Whether or not the world has all of the clean energy technologies it needs to dramatically cut greenhouse gas emissions is an important ongoing debate among the climate policy community. Buoyed by steep cost reductions for wind and solar power technologies during the past decade, proponents argue political will is the major factor holding clean energy back from dominating the global energy market. Critics counter that even with recent cost reductions clean energy still isn’t realistically competitive with fossil fuels everywhere without the help of unsustainable subsidies and contentious government mandates.

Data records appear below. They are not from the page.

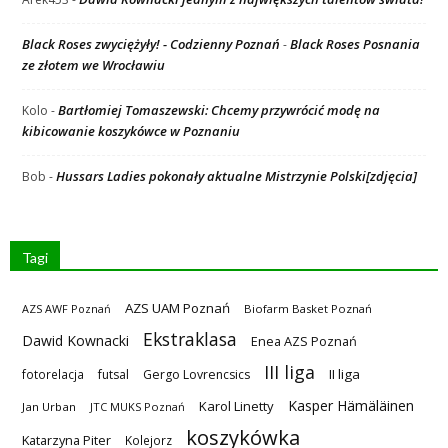
Black Roses zwyciężyły! - Codzienny Poznań
Black Roses Posnania
-
ze złotem we Wrocławiu
Bartłomiej Tomaszewski: Chcemy przywrócić modę na
Kolo
-
kibicowanie koszykówce w Poznaniu
Hussars Ladies pokonały aktualne Mistrzynie Polski[zdjęcia]
Bob
-
Tagi
AZS UAM Poznań
AZS AWF Poznań
Biofarm Basket Poznań
Ekstraklasa
Dawid Kownacki
Enea AZS Poznań
III liga
II liga
fotorelacja
futsal
Gergo Lovrencsics
Kasper Hämäläinen
Karol Linetty
Jan Urban
JTC MUKS Poznań
koszykówka
Katarzyna Piter
Kolejorz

The debate over whether clean energy is ready for global primetime has long-lasting policy impacts. Proponents often advocate for subsidies, mandates, and carbon prices that directly boost the deployment of today’s clean energy technologies. Critics often argue for a more comprehensive innovation strategy aimed at developing cheaper, better clean energy technologies, including more research, development and deployment (RD&D) and subsidy reform. And with limited or declining public support for climate and clean energy policy, this tug-of-war plays out in government budgets, advocacy campaigns, and international climate negotiations. For example, the world invests $254 billion in clean energy finance and deployment, but only $21 billion in clean energy RD&D.
Is clean energy poised for global scale-up, modest deployment, or is more innovation needed? How should U.S. policy reflect clean energy’s technological readiness?